*** Opening of Data ***

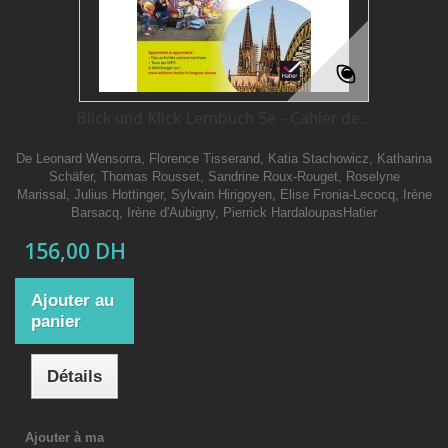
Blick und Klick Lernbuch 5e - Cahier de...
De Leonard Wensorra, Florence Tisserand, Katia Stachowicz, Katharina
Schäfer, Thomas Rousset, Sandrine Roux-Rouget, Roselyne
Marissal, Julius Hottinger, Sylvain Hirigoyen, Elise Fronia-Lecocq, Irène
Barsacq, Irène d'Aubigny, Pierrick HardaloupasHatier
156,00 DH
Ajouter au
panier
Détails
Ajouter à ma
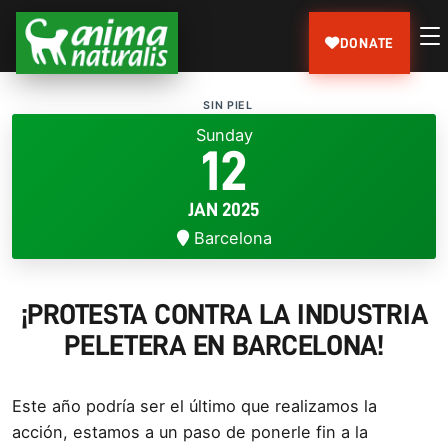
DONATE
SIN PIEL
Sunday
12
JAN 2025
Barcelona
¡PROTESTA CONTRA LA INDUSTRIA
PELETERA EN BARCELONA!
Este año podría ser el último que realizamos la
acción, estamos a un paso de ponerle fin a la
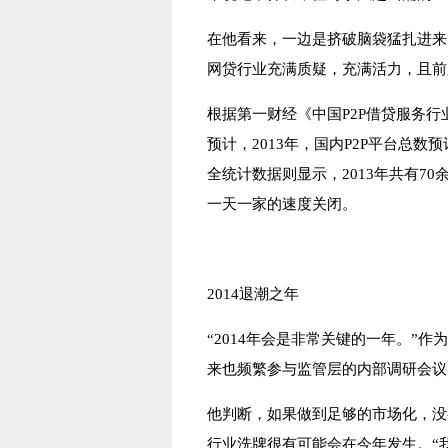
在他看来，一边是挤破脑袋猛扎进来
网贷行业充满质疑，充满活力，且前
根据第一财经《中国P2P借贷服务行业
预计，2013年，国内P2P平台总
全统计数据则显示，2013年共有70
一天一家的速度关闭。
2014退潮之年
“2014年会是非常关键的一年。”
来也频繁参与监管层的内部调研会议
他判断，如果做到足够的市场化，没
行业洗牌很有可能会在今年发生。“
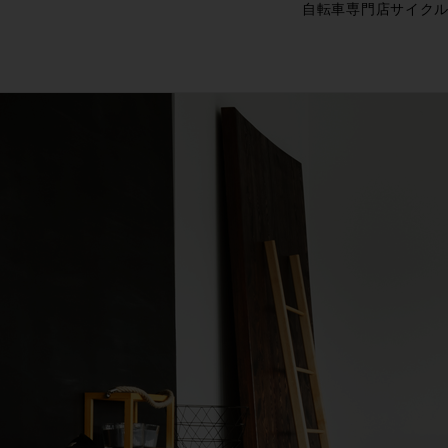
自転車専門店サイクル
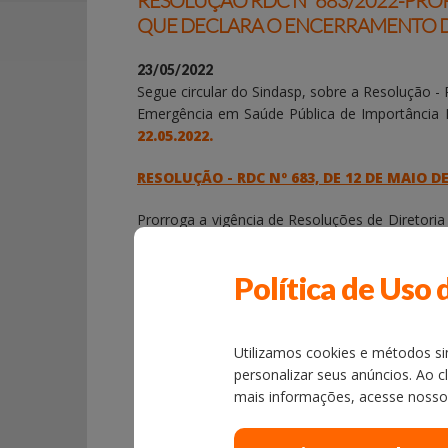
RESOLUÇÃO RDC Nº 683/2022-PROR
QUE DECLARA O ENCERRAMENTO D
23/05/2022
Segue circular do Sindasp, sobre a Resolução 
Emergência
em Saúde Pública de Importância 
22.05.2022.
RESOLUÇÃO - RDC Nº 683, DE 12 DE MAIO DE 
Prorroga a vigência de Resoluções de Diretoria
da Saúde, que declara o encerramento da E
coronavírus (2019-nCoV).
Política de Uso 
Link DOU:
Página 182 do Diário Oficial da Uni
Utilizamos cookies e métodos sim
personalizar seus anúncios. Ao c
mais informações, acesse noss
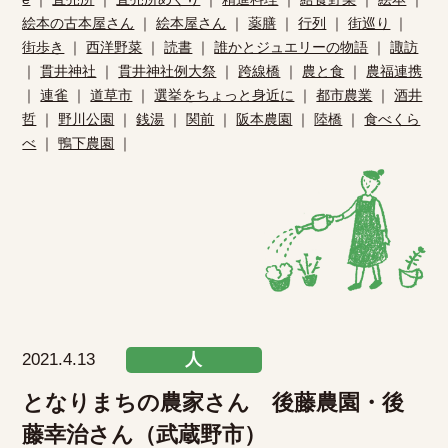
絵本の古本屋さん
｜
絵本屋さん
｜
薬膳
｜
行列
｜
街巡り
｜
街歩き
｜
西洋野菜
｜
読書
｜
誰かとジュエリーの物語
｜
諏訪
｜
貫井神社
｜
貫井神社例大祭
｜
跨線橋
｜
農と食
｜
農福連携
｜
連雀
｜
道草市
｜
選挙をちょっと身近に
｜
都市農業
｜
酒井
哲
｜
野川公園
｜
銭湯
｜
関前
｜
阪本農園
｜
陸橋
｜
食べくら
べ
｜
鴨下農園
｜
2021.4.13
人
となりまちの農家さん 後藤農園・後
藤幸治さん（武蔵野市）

*** Close of Data ***

*Exercise description*.
Check every line of the data above for the string "Irène", and copy those that have it.

*Output below*.
Marissal, Julius Hottinger, Sylvain Hirigoyen, Elise Fronia-Lecocq, Irène
Barsacq, Irène d'Aubigny, Pierrick HardaloupasHatier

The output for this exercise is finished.